Qui rejoindra Daerden, Soetaers, Mirallas et Pocognoli dans l'histoire du football belge ?

Pierre Ghislain
Pierre Ghislain
| 0 réaction
Qui rejoindra Daerden, Soetaers, Mirallas et Pocognoli dans l'histoire du football belge ?
Photo: © photonews

Dans moins de deux semaines, les Diablotins de Johan Walem prendront part à l'Euro U21 en Italie et s'ils ont bien l'intention de faire durer le plaisir, c'est déjà un petit exploit d'y être.

La génération emmenée par Johan Walem n’est, en effet, que le troisième génération belge qui disputera un Euro Espoirs. Avant ça, Jean-François De Sart avait emmené à deux reprises la Belgique à l’Euro: en 2002, avec une élimination dès le premier tour, et en 2007, avec une demi-finale et une qualification historique pour les Jeux Olympiques.

Mais, et même si les Belges ont brillé en 2007, seuls quatre de nos compatriotes ont l’honneur d'avoir leur nom inscrit au tableau des buteurs de la compétition espoirs. 

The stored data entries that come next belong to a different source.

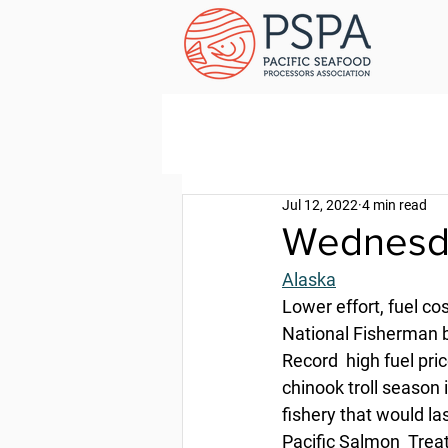
Jul 12, 2022
4 min read
Wednesda
Alaska
Lower effort, fuel c
National Fisherman b
Record  high fuel pri
chinook troll season 
fishery that would las
Pacific Salmon  Trea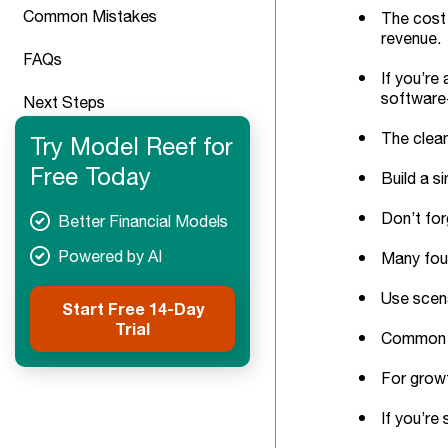
Common Mistakes
The cost 
revenue.
FAQs
If you’re
software-
Next Steps
The clean
Try Model Reef for
Free Today
Build a s
Don’t for
Better Financial Models
Powered by AI
Many foun
Use scena
Start Free 14-Day
Trial
Common tr
For growt
If you’re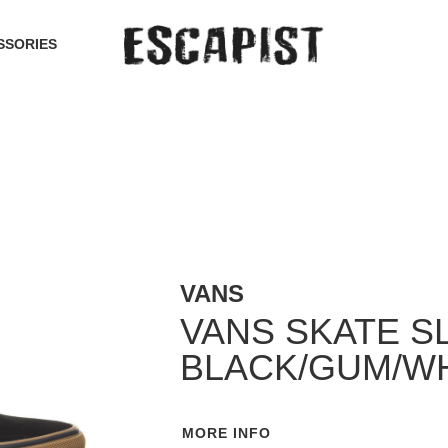
SSORIES
VANS
VANS SKATE S
BLACK/GUM/W
MORE INFO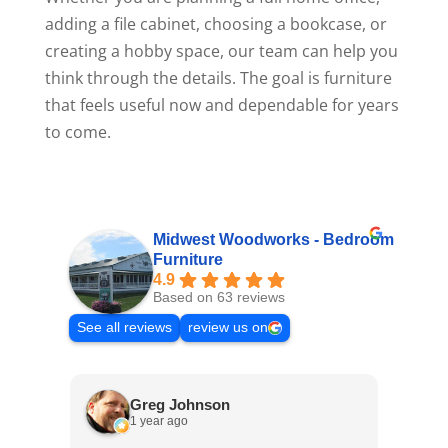
adding a file cabinet, choosing a bookcase, or
creating a hobby space, our team can help you
think through the details. The goal is furniture
that feels useful now and dependable for years
to come.
Midwest Woodworks - Bedroom
Furniture
4.9
Based on 63 reviews
See all reviews
review us on
Greg Johnson
1 year ago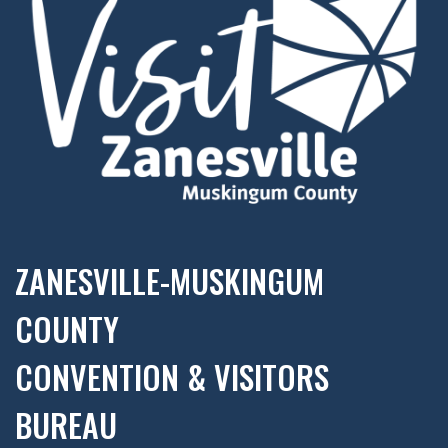
ZANESVILLE-MUSKINGUM
COUNTY
CONVENTION & VISITORS
BUREAU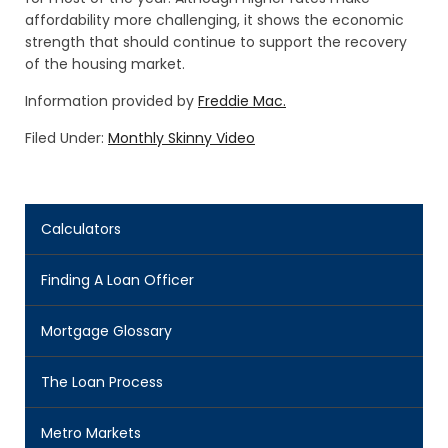
affordability more challenging, it shows the economic
strength that should continue to support the recovery
of the housing market.
Information provided by
Freddie Mac.
Filed Under:
Monthly Skinny Video
Calculators
Finding A Loan Officer
Mortgage Glossary
The Loan Process
Metro Markets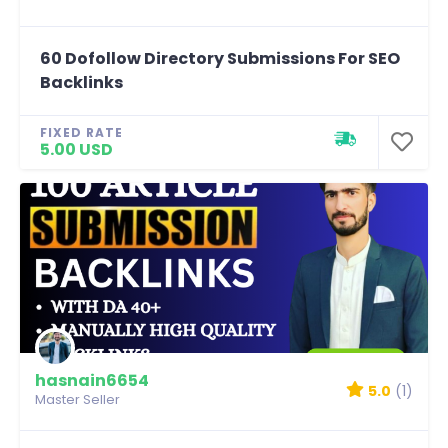
60 Dofollow Directory Submissions For SEO
Backlinks
FIXED RATE
5.00 USD
hasnain6654
5.0
(1)
Master Seller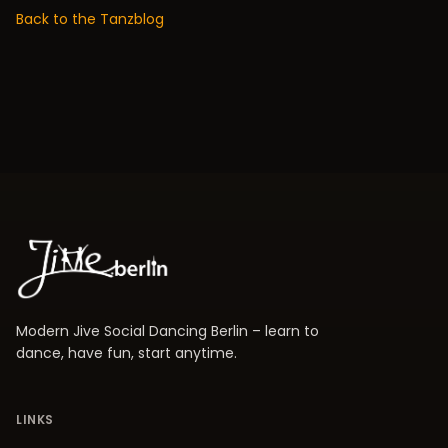
Back to the Tanzblog
Modern Jive Social Dancing Berlin – learn to
dance, have fun, start anytime.
LINKS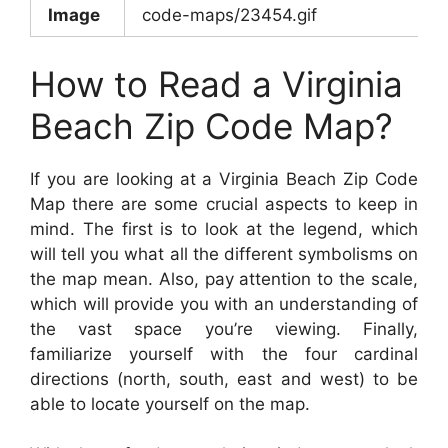
Image
code-maps/23454.gif
How to Read a Virginia
Beach Zip Code Map?
If you are looking at a Virginia Beach Zip Code
Map there are some crucial aspects to keep in
mind. The first is to look at the legend, which
will tell you what all the different symbolisms on
the map mean. Also, pay attention to the scale,
which will provide you with an understanding of
the vast space you’re viewing. Finally,
familiarize yourself with the four cardinal
directions (north, south, east and west) to be
able to locate yourself on the map.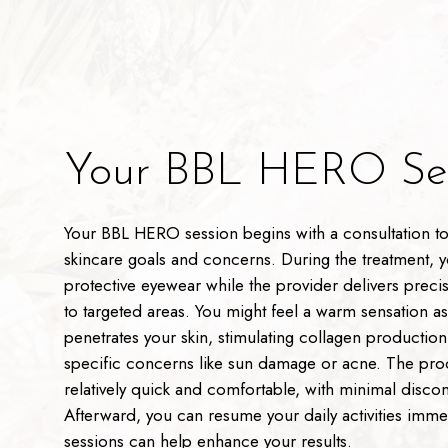
Your BBL HERO Ses
Your BBL HERO session begins with a consultation to
skincare goals and concerns. During the treatment, y
protective eyewear while the provider delivers precis
to targeted areas. You might feel a warm sensation as 
penetrates your skin, stimulating collagen productio
specific concerns like sun damage or acne. The pro
relatively quick and comfortable, with minimal disco
Afterward, you can resume your daily activities imme
sessions can help enhance your results.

Daerden et Soetaers, les précurseurs

La Belgique a débuté son aventure européenne contre la Grèce, en 2002. Et ça avait commencé à merveille pour les Diablotins qui ont rapidement pris les devants. Koen Daerden devenait le premier joueur belge à marquer dans un tournoi continental U21, il était imité en seconde période par Tom Soetaers (victoire 1-2). Mais la suite du tournoi n’a pas souri aux jeunes Belges, battus par la République Tchèque et la France, et éliminés dès le premier tour.

Mirallas lance la quête olympique...

La génération dorée comme on l’appelle aujourd’hui a, elle aussi, eu droit à son quart d’heure (et bien plus!) de gloire chez les Espoirs. En 2007, un homme a crevé l’écran aux Pays-Bas: Kevin Mirallas ! Après un bon partage contre le Portugal (0-0), les jeunes Belges s’imposent contre grâce à un but du jeune Lillois (0-1), qui remettra ça dans le dernier match de poules.

...Pocognoli la ponctue

Un match qui peut assurer à la Belgique une place en demi-finales du tournoi, mais aussi une qualification olympique. C’est dire l’enjeu de cette rencontre pour les troupes de Jean-François De Sart qui démarrent à merveille grâce à Mirallas, mais qui se font surprendre deux fois avant la pause.

On pense alors la qualification définitivement envolée, mais Sébastien Pocognoli passe par là et envoie un missile dans les filets d’un certain Kenneth Vermeer. Et si la Belgique perdra ensuite en demi-finale, ce but de Pocognoli a offert à la génération des Fellaini, Witsel ou autres Kompany, son premier grand moment sur la scène internationale, un an plus tard, à Pékin, où la Belgique est passée à deux doigts d’une médaille olympique.